BUENOS AIRES (Reuters) - Argentina is in talks with the International Monetary Fund (IMF) for a credit line to guarantee government funding and bring stability to financial markets, after the peso currency sharply weakened.
President Mauricio Macri’s announcement of a return to the IMF last month generated anger and concern among many Argentines, who still blame austerity policies imposed by the multilateral lender for an economic collapse in 2001-2002. That initiative plunged millions into poverty. The country stopped paying its debts in the world’s largest sovereign default.
Argentina remained a pariah in international markets for nearly 15 years under a succession of populist governments. But it received a wave of fresh capital after the market friendly Macri took office in December 2015, though the opposition has warned about the risks of rising public debt.
Macri has focused on gradually reducing the fiscal deficit, rather than a “shock” of severe budget cuts, but that approach depends on the willingness of international lenders to keep financing the government through debt.
Below is a summary of Argentina’s debt situation.
FOREIGN CURRENCY EXPOSURE
Official data show that Argentina’s public debt reached $321 billion in 2017, roughly 57 percent of gross domestic product (GDP) and up 33.3 percent from when Macri took office.
That is slightly above the levels in Chile and Peru, in line with Mexico and below Colombia and Uruguay, according to Argentina-based think tank FIEL.
Debt as a percentage of GDP remained relatively low under former President Cristina Fernandez, who implemented exchange controls in 2011 to slow capital flight, a move that caused a slowdown in investment and economic activity. That year, debt was 39 percent of GDP.
Months after taking office, Macri reached a deal with hedge funds that had refused to accept a haircut on Argentina’s defaulted debt. That allowed Argentina to return to global debt markets in 2016 and sell bonds to cover its wide fiscal deficit.
Nearly 70 percent of Argentina’s debt is in foreign currency. By comparison, in Brazil just 5 percent of debt is foreign denominated, while in Chile the figure is 18 percent, according to ratings agency Moody’s.

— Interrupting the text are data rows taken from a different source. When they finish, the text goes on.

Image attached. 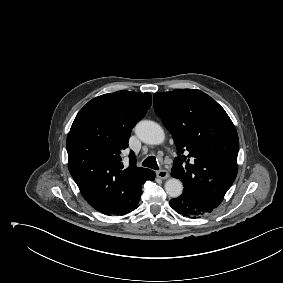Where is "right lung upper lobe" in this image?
<instances>
[{"instance_id": "1", "label": "right lung upper lobe", "mask_w": 283, "mask_h": 283, "mask_svg": "<svg viewBox=\"0 0 283 283\" xmlns=\"http://www.w3.org/2000/svg\"><path fill=\"white\" fill-rule=\"evenodd\" d=\"M149 93L117 91L89 101L67 136L68 168L86 201L105 214L130 212L152 170L121 162L132 128L151 107Z\"/></svg>"}]
</instances>
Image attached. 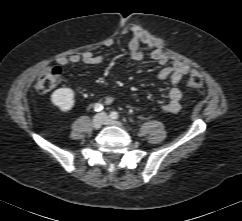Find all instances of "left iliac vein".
Returning a JSON list of instances; mask_svg holds the SVG:
<instances>
[{
    "mask_svg": "<svg viewBox=\"0 0 242 221\" xmlns=\"http://www.w3.org/2000/svg\"><path fill=\"white\" fill-rule=\"evenodd\" d=\"M100 115L103 117L105 125H115L118 127H122V124L120 122L110 119L105 113H101Z\"/></svg>",
    "mask_w": 242,
    "mask_h": 221,
    "instance_id": "1",
    "label": "left iliac vein"
}]
</instances>
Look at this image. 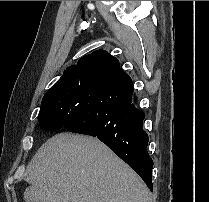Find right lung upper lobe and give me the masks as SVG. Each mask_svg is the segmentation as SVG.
Wrapping results in <instances>:
<instances>
[{"instance_id":"obj_1","label":"right lung upper lobe","mask_w":209,"mask_h":202,"mask_svg":"<svg viewBox=\"0 0 209 202\" xmlns=\"http://www.w3.org/2000/svg\"><path fill=\"white\" fill-rule=\"evenodd\" d=\"M118 68H120L118 59L105 50H96L89 55L83 56L76 65L68 67L61 78H68L78 74H88L91 78H96Z\"/></svg>"}]
</instances>
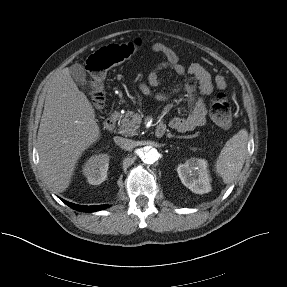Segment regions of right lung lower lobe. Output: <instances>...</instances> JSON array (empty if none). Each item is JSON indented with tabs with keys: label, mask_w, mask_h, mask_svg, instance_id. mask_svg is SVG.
Instances as JSON below:
<instances>
[{
	"label": "right lung lower lobe",
	"mask_w": 287,
	"mask_h": 287,
	"mask_svg": "<svg viewBox=\"0 0 287 287\" xmlns=\"http://www.w3.org/2000/svg\"><path fill=\"white\" fill-rule=\"evenodd\" d=\"M66 205L70 206L71 208L82 211V212H94V211H99L107 208V205H98V206H82V205H77L74 203L67 202L63 199H61Z\"/></svg>",
	"instance_id": "98d812e1"
}]
</instances>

“Argentina has a relatively high portion of its debt in foreign currency, and that leaves it vulnerable,” said Gabriel Torres, a senior analyst at Moody’s.

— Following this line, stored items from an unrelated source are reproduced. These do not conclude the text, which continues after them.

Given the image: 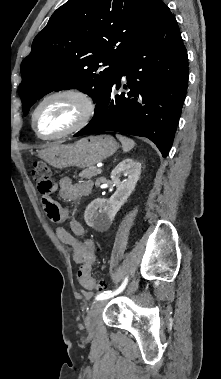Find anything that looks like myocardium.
Wrapping results in <instances>:
<instances>
[{
	"instance_id": "myocardium-1",
	"label": "myocardium",
	"mask_w": 221,
	"mask_h": 379,
	"mask_svg": "<svg viewBox=\"0 0 221 379\" xmlns=\"http://www.w3.org/2000/svg\"><path fill=\"white\" fill-rule=\"evenodd\" d=\"M60 97L71 98L79 103L80 114L77 120L70 127L56 134H52V135L40 134L36 128V118L40 109L48 101L53 100L55 98H60ZM94 113H95V104L92 97L87 92L78 88H62V89L54 90L52 92L47 93L38 101V103L33 108L30 115V126H31V130L36 135V137H38L41 140L60 139L74 132H77L83 127H85L93 118Z\"/></svg>"
}]
</instances>
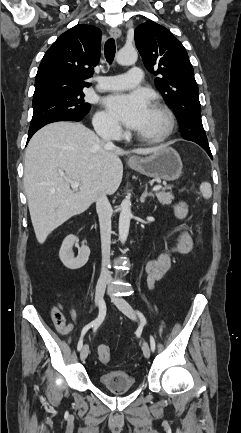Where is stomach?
Segmentation results:
<instances>
[{"instance_id":"obj_1","label":"stomach","mask_w":241,"mask_h":433,"mask_svg":"<svg viewBox=\"0 0 241 433\" xmlns=\"http://www.w3.org/2000/svg\"><path fill=\"white\" fill-rule=\"evenodd\" d=\"M129 166L150 178L175 181L180 177L183 165L179 154L173 148L162 146L148 157L130 160Z\"/></svg>"}]
</instances>
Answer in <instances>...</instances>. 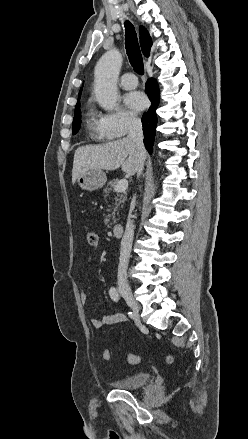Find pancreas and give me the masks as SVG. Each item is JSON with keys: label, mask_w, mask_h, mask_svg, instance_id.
Listing matches in <instances>:
<instances>
[{"label": "pancreas", "mask_w": 248, "mask_h": 439, "mask_svg": "<svg viewBox=\"0 0 248 439\" xmlns=\"http://www.w3.org/2000/svg\"><path fill=\"white\" fill-rule=\"evenodd\" d=\"M118 182H119L118 179L110 181V182L108 183L107 187L103 190V193H105L106 195L109 194V193L112 191V188H114L115 185H116ZM121 202H122L121 198H115L114 212H116V210H117V208H118V205H119V203H121ZM114 212H113V214H112V217H113V218L115 217ZM108 222H109V220H106L105 223L108 224ZM114 223H116L115 220H114ZM110 225H112V224H108L107 226L110 228Z\"/></svg>", "instance_id": "1"}]
</instances>
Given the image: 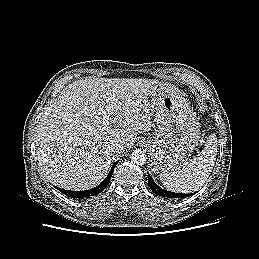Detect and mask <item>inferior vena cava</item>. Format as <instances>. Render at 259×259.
I'll use <instances>...</instances> for the list:
<instances>
[{
	"label": "inferior vena cava",
	"instance_id": "1",
	"mask_svg": "<svg viewBox=\"0 0 259 259\" xmlns=\"http://www.w3.org/2000/svg\"><path fill=\"white\" fill-rule=\"evenodd\" d=\"M110 148L113 152H116L121 148V145L119 143H113V144H111Z\"/></svg>",
	"mask_w": 259,
	"mask_h": 259
}]
</instances>
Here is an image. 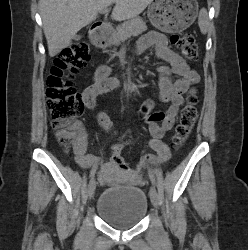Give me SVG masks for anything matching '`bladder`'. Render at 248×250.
Here are the masks:
<instances>
[{
  "label": "bladder",
  "mask_w": 248,
  "mask_h": 250,
  "mask_svg": "<svg viewBox=\"0 0 248 250\" xmlns=\"http://www.w3.org/2000/svg\"><path fill=\"white\" fill-rule=\"evenodd\" d=\"M96 212L118 229L136 226L148 212V201L141 188L128 185L105 189L96 202Z\"/></svg>",
  "instance_id": "bladder-1"
}]
</instances>
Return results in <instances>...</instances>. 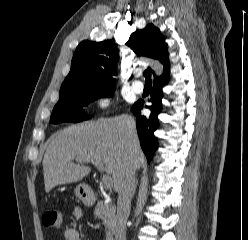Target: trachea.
<instances>
[{
  "instance_id": "trachea-1",
  "label": "trachea",
  "mask_w": 248,
  "mask_h": 240,
  "mask_svg": "<svg viewBox=\"0 0 248 240\" xmlns=\"http://www.w3.org/2000/svg\"><path fill=\"white\" fill-rule=\"evenodd\" d=\"M144 77H145V84H152L151 71L149 69L145 70Z\"/></svg>"
}]
</instances>
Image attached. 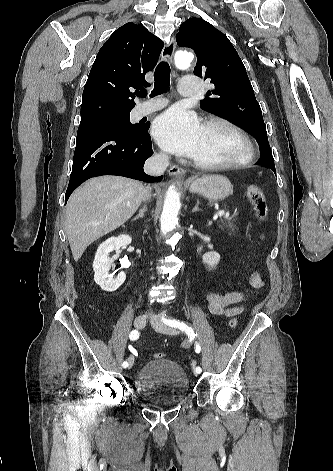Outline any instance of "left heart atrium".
<instances>
[{
	"instance_id": "left-heart-atrium-1",
	"label": "left heart atrium",
	"mask_w": 333,
	"mask_h": 471,
	"mask_svg": "<svg viewBox=\"0 0 333 471\" xmlns=\"http://www.w3.org/2000/svg\"><path fill=\"white\" fill-rule=\"evenodd\" d=\"M202 125L198 117L182 108H172L156 118L153 136L168 152L194 157L201 137Z\"/></svg>"
}]
</instances>
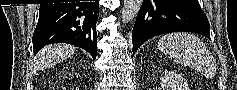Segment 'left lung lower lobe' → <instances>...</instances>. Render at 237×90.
<instances>
[{
    "mask_svg": "<svg viewBox=\"0 0 237 90\" xmlns=\"http://www.w3.org/2000/svg\"><path fill=\"white\" fill-rule=\"evenodd\" d=\"M175 31L210 39L209 22L198 0H144L133 27V54L146 40Z\"/></svg>",
    "mask_w": 237,
    "mask_h": 90,
    "instance_id": "left-lung-lower-lobe-1",
    "label": "left lung lower lobe"
}]
</instances>
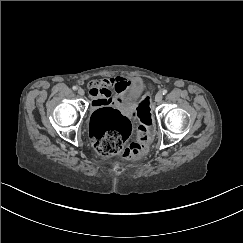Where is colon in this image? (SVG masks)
I'll return each mask as SVG.
<instances>
[{
  "instance_id": "obj_1",
  "label": "colon",
  "mask_w": 243,
  "mask_h": 243,
  "mask_svg": "<svg viewBox=\"0 0 243 243\" xmlns=\"http://www.w3.org/2000/svg\"><path fill=\"white\" fill-rule=\"evenodd\" d=\"M141 122L137 139L130 141L132 125L117 109L105 105L98 107L90 117V130L97 152L102 156H120L136 159L143 155L153 133V116L149 97H145L136 109Z\"/></svg>"
}]
</instances>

Public data shows that more than 40 percent of Argentina’s public debt is held by private investors, and the majority of that is in foreign currency.
AUSTERITY AND DEBT
Experts believe that in exchange for the IMF credit, which would likely be at least $20 billion, the Fund will ask for an acceleration in budget cuts. Last month, the government announced a downward revision in its fiscal deficit targets for 2018-2020.
During the first two years of the Macri administration, the government tried to cut the deficit gradually to limit the social and economic impact of cuts. But growing foreign currency debt means the country will need to issue even more to pay off maturing debt.
The government has said that the IMF loan could guarantee financing to last through the end of Macri’s first term in December 2019. That would reduce the impact of potential future increases in global rates.
“Maturities in the short and medium term are high,” Cynthia Moskovits, a senior economist at FIEL, said in an interview. “On top of that there is a high current account deficit, which is induced by the public sector, making the need for foreign currency very high.”
The sustainability of Argentina’s debt going forward will depend in large part on the local economy. GDP expanded in 2017 after a long recession, but early expectations for 3 percent growth this year are unlikely to come to pass due to the recent financial volatility and a drought harming farm output.
The crisis also introduces new risks to the country’s provinces, many of which issued international bonds in the last 2-1/2 years amid investor optimism about Macri’s policies. Previously, provincial governments tended to borrow mostly from the federal government.